Deception Island
Was it all a dream? The skies were blue but a shade converted to pastel by high cirrus clouds. Our regular companions, tabular and sculpted bergs joined us, perched on the horizon of a charcoal sea which in the lee of Livingston Island exhibited not a wrinkle. Light and moisture joined to deceive, hiding our destination from inquiring eyes until we were close to its shores. The rocky mountainous rim of Deception Island seemed inhospitable and insurmountable but it too engaged in trickery.

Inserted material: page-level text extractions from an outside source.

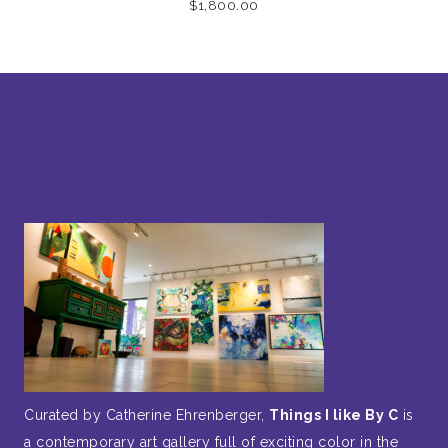
$
1,800.00
Curated by Catherine Ehrenberger,
Things I like By C
is
a contemporary art gallery full of exciting color in the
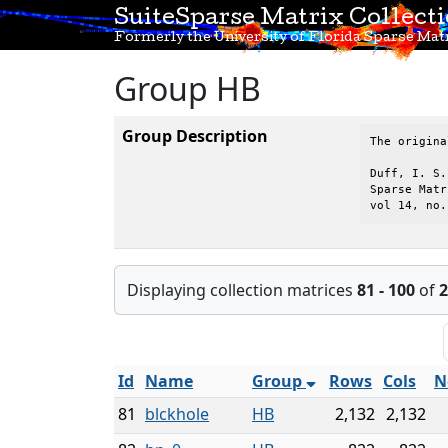
SuiteSparse Matrix Collect
Formerly the University of Florida Sparse Matr
Group HB
Group Description
The origina
Duff, I. S.
Sparse Matr
vol 14, no.
Displaying collection matrices
81 - 100
of
2
Id
Name
Group
Rows
Cols
N
81
blckhole
HB
2,132
2,132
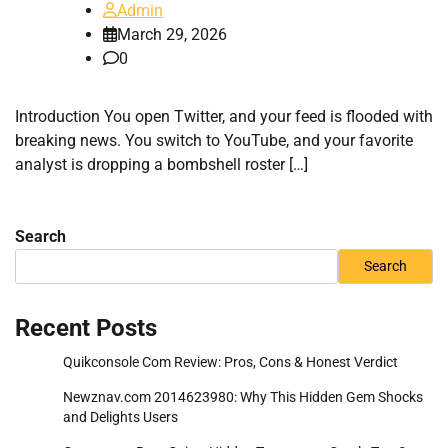
Admin
March 29, 2026
0
Introduction You open Twitter, and your feed is flooded with
breaking news. You switch to YouTube, and your favorite
analyst is dropping a bombshell roster […]
Search
Search
Recent Posts
Quikconsole Com Review: Pros, Cons & Honest Verdict
Newznav.com 2014623980: Why This Hidden Gem Shocks
and Delights Users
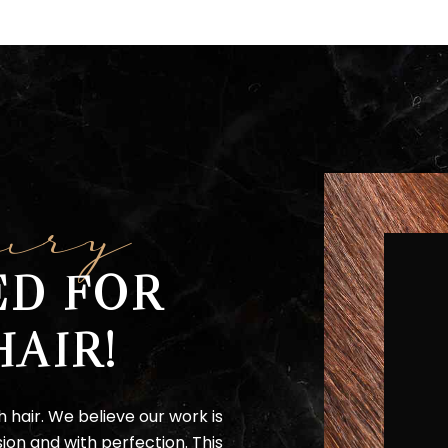
ury
ED FOR
HAIR!
h hair. We believe our work is
ion and with perfection. This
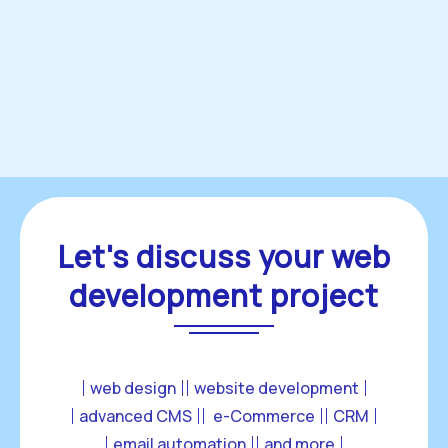
Let's discuss your web
development project
web design
website development
advanced CMS
 e-Commerce
CRM
email automation
and more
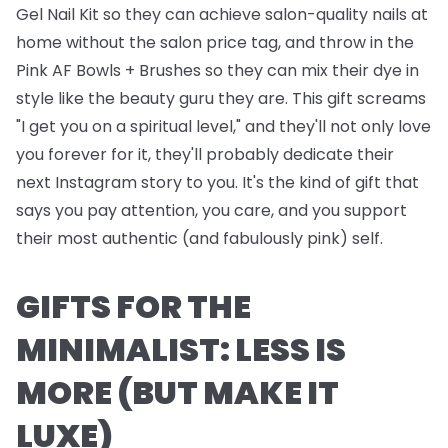
Gel Nail Kit
so they can achieve salon-quality nails at
home without the salon price tag, and throw in the
Pink AF Bowls + Brushes
so they can mix their dye in
style like the beauty guru they are. This gift screams
"I get you on a spiritual level," and they'll not only love
you forever for it, they'll probably dedicate their
next Instagram story to you. It's the kind of gift that
says you pay attention, you care, and you support
their most authentic (and fabulously pink) self.
GIFTS FOR THE
MINIMALIST: LESS IS
MORE (BUT MAKE IT
LUXE)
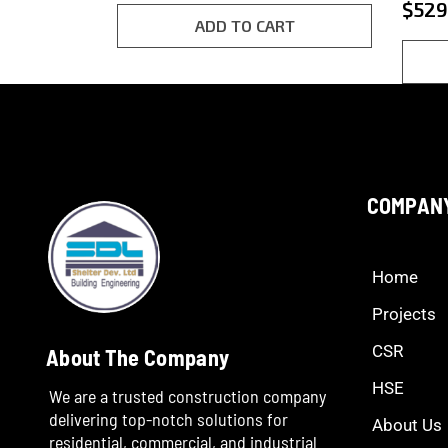
5.00
$
529
customer
out o
rating
ADD TO CART
base
cust
ratin
COMPAN
Home
Projects
CSR
About The Company
HSE
We are a trusted construction company
delivering top-notch solutions for
About Us
residential, commercial, and industrial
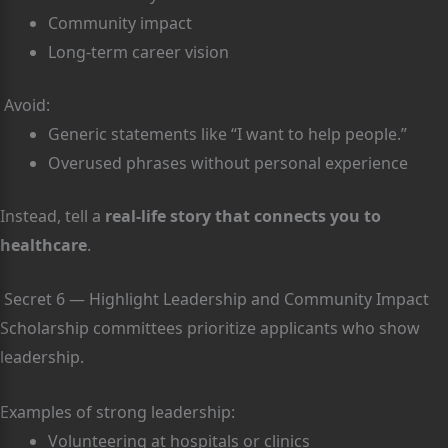
Community impact
Long-term career vision
Avoid:
Generic statements like “I want to help people.”
Overused phrases without personal experience
Instead, tell a
real-life story that connects you to
healthcare
.
Secret 6 — Highlight Leadership and Community Impact
Scholarship committees prioritize applicants who show
leadership.
Examples of strong leadership:
Volunteering at hospitals or clinics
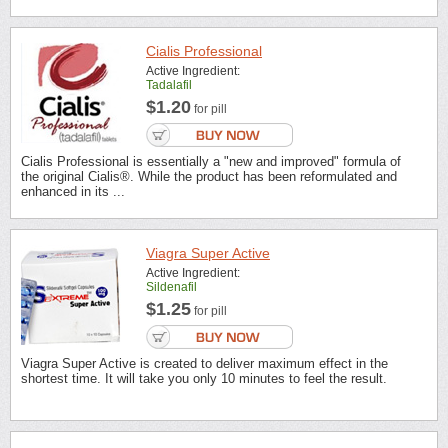
Cialis Professional
Active Ingredient:
Tadalafil
$1.20
for pill
Cialis Professional is essentially a "new and improved" formula of
the original Cialis®. While the product has been reformulated and
enhanced in its ...
Viagra Super Active
Active Ingredient:
Sildenafil
$1.25
for pill
Viagra Super Active is created to deliver maximum effect in the
shortest time. It will take you only 10 minutes to feel the result.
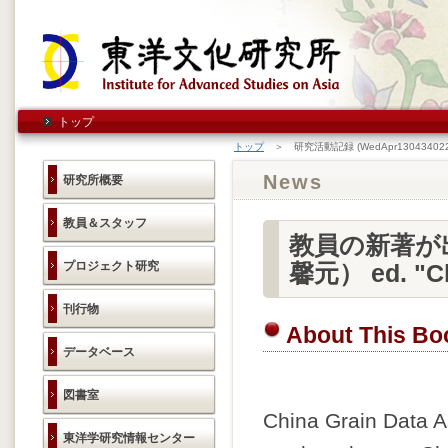
トップ
トップ
＞ 研究活動記録 (WedApr130434022
News
研究所概要
教員＆スタッフ
教員の新著が出版
プロジェクト研究
馨元） ed. "Ch
刊行物
About This Bo
データベース
図書室
China Grain Data A
東洋学研究情報センター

We landed in the surf at Baily Head, Deception’s southwestern corner. Black volcanic ash formed the beach and striped the icy finger of a nearby glacial tongue. Confined between the ice and a layered eroded rocky cliff an improbable valley swarmed with life. Commuter traffic moved in a constant stream, no laws regulating flow other than the consistent behavior of generations that apparently long ago had decided that keeping to the right was the way to go. Thousands of compact black and white forms marched from the hills to the sea and the sea to the hills on a natural highway broken into well-defined lanes that even included exit ramps for satellite communities in adjacent valleys. Road rage occasionally reared its ugly head but only at stream crossings where uncertainty or hesitation stopped the motion. Usually a well-aimed peck or a firm wing slap moved the offender to the side of the road or propelled him or her on their way, often awkwardly to a wet landing. Suburbia might possibly have been patterned after the arrangement of penguin colonies that dotted the hillsides as far as the eyes could see. Collectively they housed at least one hundred thousand pairs of chinstrap penguins and their offspring. Lush green Prasiola crispa, formed a green parkland between the whitewashed cobbles of closely placed nests. The sound of the city was much like that of a gentle hum formed by the blending of many voices in quiet conversation but it was consistently broken by the harsh rasping shouts of birds announcing their arrival home or declaring the spot was uniquely theirs. More frightening perhaps was the ripple of bellows, passed from one to the next as dozens of skuas made threatening low aerial passes in search of a breach in vigilance. Any soft gray fluffy chick would do or maybe just an egg or two snatched from beneath a feisty fighting chinstrap adult would provide a meal for these predator birds. As we crested the ridgeline the spectacular views diverted our attention from wildlife momentarily.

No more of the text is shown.